TASK INSTRUCTIONS: Write out exactly, and only, the lines below from the line with "10. August 2024" through the line with "versucht dann einen Gegensatz zwischen einer"; pictures do not belong in the copy.

───── SUPPLIED RECORDS

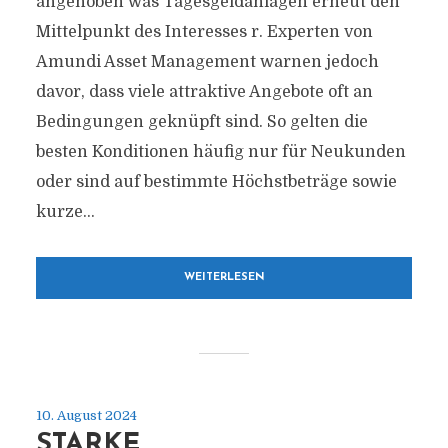
angehoben was Tagesgeldanlagen erneut den
Mittelpunkt des Interesses r. Experten von
Amundi Asset Management warnen jedoch
davor, dass viele attraktive Angebote oft an
Bedingungen geknüpft sind. So gelten die
besten Konditionen häufig nur für Neukunden
oder sind auf bestimmte Höchstbeträge sowie
kurze...
WEITERLESEN
10. August 2024
STARKE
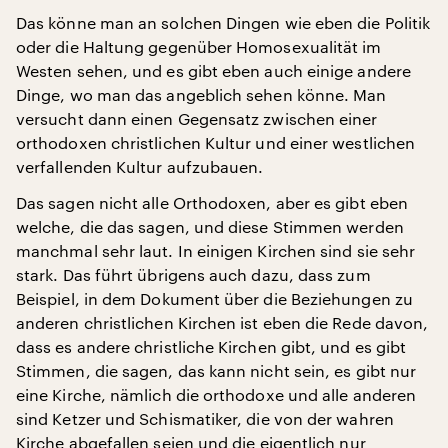
Das könne man an solchen Dingen wie eben die Politik
oder die Haltung gegenüber Homosexualität im
Westen sehen, und es gibt eben auch einige andere
Dinge, wo man das angeblich sehen könne. Man
versucht dann einen Gegensatz zwischen einer
orthodoxen christlichen Kultur und einer westlichen
verfallenden Kultur aufzubauen.
Das sagen nicht alle Orthodoxen, aber es gibt eben
welche, die das sagen, und diese Stimmen werden
manchmal sehr laut. In einigen Kirchen sind sie sehr
stark. Das führt übrigens auch dazu, dass zum
Beispiel, in dem Dokument über die Beziehungen zu
anderen christlichen Kirchen ist eben die Rede davon,
dass es andere christliche Kirchen gibt, und es gibt
Stimmen, die sagen, das kann nicht sein, es gibt nur
eine Kirche, nämlich die orthodoxe und alle anderen
sind Ketzer und Schismatiker, die von der wahren
Kirche abgefallen seien und die eigentlich nur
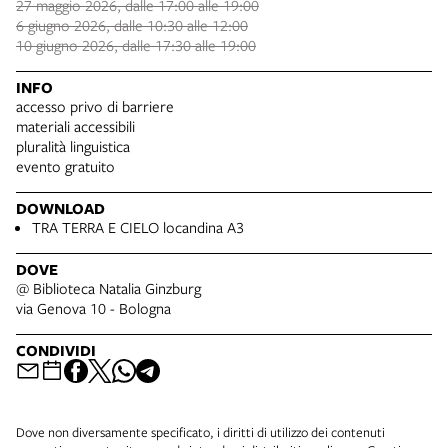
27 maggio 2026, dalle 17:00 alle 19:00
6 giugno 2026, dalle 10:30 alle 12:00
10 giugno 2026, dalle 17:30 alle 19:00
INFO
accesso privo di barriere
materiali accessibili
pluralità linguistica
evento gratuito
DOWNLOAD
TRA TERRA E CIELO locandina A3
DOVE
@ Biblioteca Natalia Ginzburg
via Genova 10 - Bologna
CONDIVIDI
Dove non diversamente specificato, i diritti di utilizzo dei contenuti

──────────

SOLUTION FOR THIS EXERCISE:
10. August 2024
STARKE
Das könne man an solchen Dingen wie eben die Politik
oder die Haltung gegenüber Homosexualität im
Westen sehen, und es gibt eben auch einige andere
Dinge, wo man das angeblich sehen könne. Man
versucht dann einen Gegensatz zwischen einer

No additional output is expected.